◆ **TRY IT**
Up to and including the line holding "Gaslighting er en ko", write out the data exactly from its first line, but not the pictures.

◆ **EXERCISE INPUT**
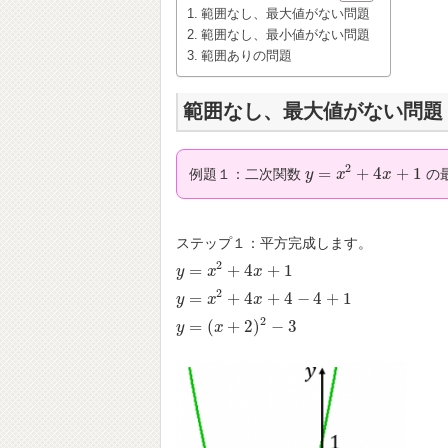
範囲なし、最大値がない問題
範囲なし、最小値がない問題
範囲ありの問題
範囲なし、最大値がない問題
2
=
+
4
+
1
例題１：二次関数
の
y
y
=
x
2
+
x
4
x
+
1
x
ステップ１：平方完成します。
2
=
+
4
+
1
y
y
=
x
2
+
x
4
x
+
1
x
2
=
+
4
+
4
−
4
+
1
y
y
=
x
2
+
x
4
x
+
4
−
4
x
+
1
2
=
(
+
2
)
−
3
y
y
=
(
x
+
2
x
)
2
−
3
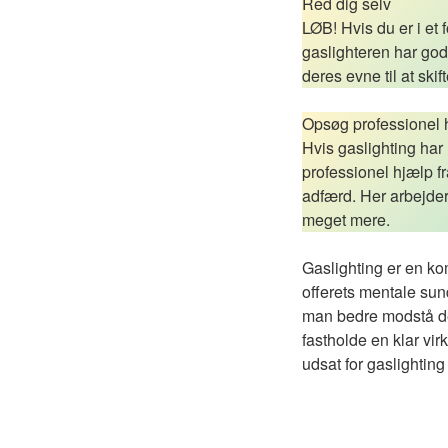
Red dig selv
LØB! Hvis du er i et
gaslighteren har god
deres evne til at sk
Opsøg professionel 
Hvis gaslighting har 
professionel hjælp fr
adfærd. Her arbejde
meget mere.
Gaslighting er en ko
offerets mentale sund
man bedre modstå den
fastholde en klar vi
udsat for gaslightin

◆ **RESULT BELOW**
範囲なし、最大値がない問題
範囲なし、最小値がない問題
範囲ありの問題
範囲なし、最大値がない問題
2
=
+
4
+
1
例題１：二次関数
の
y
y
=
x
2
+
x
4
x
+
1
x
ステップ１：平方完成します。
2
=
+
4
+
1
y
y
=
x
2
+
x
4
x
+
1
x
2
=
+
4
+
4
−
4
+
1
y
y
=
x
2
+
x
4
x
+
4
−
4
x
+
1
2
=
(
+
2
)
−
3
y
y
=
(
x
+
2
x
)
2
−
3
Red dig selv
LØB! Hvis du er i et
gaslighteren har god
deres evne til at sk
Opsøg professionel 
Hvis gaslighting har 
professionel hjælp fr
adfærd. Her arbejde
meget mere.
Gaslighting er en ko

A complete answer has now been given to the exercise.